# WHAT TO DO
Which lines below include the string "Angeles"? Please show each one.

# DATA
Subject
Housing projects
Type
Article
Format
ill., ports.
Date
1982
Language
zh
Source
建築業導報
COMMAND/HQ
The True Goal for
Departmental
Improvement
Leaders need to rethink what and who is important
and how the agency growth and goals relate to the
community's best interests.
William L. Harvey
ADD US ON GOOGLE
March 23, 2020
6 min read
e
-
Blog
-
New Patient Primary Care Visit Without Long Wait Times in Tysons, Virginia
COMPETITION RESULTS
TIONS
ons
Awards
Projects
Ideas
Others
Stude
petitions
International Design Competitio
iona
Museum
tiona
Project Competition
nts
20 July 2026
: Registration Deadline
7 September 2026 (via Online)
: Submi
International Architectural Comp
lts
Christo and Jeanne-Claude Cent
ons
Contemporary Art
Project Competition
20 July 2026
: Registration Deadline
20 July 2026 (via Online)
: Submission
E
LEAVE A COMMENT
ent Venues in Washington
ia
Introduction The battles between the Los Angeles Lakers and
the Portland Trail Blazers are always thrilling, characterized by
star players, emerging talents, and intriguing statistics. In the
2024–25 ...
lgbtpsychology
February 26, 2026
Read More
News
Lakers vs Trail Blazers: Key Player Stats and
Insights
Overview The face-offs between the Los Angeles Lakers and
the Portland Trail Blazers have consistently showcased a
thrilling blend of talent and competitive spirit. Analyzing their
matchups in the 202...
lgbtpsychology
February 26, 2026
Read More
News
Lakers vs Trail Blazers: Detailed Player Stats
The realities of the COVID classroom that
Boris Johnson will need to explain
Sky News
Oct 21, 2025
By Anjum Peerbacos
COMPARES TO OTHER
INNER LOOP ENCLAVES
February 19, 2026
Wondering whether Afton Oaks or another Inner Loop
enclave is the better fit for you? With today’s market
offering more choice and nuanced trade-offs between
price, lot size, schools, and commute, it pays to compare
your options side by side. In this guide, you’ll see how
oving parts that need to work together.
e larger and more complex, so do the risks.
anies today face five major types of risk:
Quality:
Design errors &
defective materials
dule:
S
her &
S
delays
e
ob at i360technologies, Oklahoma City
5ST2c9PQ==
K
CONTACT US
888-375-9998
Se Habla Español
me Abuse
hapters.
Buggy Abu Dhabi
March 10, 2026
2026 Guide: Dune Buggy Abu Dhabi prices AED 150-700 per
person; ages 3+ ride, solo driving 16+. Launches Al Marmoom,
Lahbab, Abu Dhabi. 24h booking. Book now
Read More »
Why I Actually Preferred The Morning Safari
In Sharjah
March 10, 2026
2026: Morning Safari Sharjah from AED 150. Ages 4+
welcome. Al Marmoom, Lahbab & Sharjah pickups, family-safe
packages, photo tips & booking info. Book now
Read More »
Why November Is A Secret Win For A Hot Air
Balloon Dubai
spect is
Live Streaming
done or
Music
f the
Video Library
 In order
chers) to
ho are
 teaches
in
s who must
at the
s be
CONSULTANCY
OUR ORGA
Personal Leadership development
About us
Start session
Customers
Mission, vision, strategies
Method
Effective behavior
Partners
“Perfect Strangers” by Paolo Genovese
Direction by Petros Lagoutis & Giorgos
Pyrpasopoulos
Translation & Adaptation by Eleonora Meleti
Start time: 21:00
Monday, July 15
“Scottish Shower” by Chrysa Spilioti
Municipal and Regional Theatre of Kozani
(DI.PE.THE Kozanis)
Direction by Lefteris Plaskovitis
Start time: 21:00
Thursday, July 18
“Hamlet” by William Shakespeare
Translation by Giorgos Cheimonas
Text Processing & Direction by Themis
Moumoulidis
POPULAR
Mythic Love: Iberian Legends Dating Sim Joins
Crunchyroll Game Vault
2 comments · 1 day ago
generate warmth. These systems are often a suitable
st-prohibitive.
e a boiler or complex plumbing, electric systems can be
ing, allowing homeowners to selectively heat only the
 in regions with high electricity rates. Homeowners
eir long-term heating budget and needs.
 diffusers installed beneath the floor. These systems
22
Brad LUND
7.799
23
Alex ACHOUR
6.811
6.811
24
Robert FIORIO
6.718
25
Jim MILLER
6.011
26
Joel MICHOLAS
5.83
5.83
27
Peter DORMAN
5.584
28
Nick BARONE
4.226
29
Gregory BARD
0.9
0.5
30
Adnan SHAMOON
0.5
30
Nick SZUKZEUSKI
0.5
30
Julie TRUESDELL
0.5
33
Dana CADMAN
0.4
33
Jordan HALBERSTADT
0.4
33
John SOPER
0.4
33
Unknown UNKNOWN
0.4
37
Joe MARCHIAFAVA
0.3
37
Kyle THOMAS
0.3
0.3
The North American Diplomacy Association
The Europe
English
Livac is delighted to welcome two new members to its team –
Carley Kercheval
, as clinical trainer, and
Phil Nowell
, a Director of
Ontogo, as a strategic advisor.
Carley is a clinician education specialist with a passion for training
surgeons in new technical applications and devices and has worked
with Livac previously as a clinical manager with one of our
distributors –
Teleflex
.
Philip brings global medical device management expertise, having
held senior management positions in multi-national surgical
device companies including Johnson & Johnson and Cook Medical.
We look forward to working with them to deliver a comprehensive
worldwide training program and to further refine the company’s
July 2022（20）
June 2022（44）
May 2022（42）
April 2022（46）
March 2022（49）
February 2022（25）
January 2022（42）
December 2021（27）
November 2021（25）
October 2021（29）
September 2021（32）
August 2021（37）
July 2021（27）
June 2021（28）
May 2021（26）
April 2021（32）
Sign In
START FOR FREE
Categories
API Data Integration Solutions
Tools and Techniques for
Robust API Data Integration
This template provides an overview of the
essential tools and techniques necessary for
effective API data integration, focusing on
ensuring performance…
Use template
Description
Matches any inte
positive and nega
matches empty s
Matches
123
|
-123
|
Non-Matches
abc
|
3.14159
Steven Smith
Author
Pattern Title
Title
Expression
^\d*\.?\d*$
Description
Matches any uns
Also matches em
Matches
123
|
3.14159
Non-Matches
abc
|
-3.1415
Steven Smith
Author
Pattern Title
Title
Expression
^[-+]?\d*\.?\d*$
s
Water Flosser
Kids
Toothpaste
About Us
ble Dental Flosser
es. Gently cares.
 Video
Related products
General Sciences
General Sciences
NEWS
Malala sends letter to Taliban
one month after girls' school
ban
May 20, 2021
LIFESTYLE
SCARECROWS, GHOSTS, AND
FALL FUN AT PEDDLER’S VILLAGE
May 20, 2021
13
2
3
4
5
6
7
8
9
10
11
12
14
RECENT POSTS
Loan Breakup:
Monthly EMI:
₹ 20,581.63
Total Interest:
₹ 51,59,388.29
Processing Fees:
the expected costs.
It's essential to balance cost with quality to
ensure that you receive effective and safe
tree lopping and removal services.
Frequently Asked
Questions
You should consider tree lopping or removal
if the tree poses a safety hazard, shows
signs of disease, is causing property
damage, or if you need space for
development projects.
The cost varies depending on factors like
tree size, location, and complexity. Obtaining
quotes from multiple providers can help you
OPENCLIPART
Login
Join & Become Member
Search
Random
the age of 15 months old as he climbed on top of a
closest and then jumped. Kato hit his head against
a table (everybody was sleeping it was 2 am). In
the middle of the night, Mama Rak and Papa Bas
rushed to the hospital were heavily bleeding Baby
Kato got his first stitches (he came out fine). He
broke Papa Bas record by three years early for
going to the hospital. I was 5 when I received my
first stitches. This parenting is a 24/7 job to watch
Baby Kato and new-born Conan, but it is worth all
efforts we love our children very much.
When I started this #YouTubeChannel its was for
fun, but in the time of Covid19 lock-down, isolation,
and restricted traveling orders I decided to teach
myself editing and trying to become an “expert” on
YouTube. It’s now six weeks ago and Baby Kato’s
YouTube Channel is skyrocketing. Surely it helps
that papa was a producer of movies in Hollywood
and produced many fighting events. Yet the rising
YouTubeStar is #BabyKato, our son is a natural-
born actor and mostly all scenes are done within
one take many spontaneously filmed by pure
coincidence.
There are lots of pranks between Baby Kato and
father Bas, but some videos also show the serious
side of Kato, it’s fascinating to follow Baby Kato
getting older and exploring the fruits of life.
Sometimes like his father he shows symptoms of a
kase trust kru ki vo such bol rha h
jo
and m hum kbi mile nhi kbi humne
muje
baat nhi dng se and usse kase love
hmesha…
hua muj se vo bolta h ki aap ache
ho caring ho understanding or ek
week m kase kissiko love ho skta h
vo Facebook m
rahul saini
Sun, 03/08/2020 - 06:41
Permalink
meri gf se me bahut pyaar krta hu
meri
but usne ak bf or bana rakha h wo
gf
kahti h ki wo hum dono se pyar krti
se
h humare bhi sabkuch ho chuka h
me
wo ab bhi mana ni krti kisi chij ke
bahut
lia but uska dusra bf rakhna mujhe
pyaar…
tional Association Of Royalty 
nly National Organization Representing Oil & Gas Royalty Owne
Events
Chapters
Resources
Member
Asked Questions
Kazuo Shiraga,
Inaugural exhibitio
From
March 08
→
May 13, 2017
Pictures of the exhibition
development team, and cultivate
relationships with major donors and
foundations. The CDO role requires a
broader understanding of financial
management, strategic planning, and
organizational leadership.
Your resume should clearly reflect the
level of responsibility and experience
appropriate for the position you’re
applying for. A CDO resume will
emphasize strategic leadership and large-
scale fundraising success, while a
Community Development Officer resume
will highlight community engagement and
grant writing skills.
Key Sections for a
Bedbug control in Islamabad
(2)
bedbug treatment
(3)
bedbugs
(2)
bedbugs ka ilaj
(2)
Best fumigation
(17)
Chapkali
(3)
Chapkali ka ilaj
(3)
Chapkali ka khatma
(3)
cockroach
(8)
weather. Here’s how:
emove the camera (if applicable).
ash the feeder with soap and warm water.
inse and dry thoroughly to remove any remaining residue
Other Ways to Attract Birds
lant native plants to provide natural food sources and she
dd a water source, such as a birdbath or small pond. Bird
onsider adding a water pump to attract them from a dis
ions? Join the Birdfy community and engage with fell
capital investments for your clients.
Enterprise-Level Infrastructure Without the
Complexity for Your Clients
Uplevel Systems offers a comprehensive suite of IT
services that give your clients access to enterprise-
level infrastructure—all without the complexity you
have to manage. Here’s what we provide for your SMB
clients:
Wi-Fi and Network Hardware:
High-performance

# WRITTEN RESPONSE
Introduction The battles between the Los Angeles Lakers and
Overview The face-offs between the Los Angeles Lakers and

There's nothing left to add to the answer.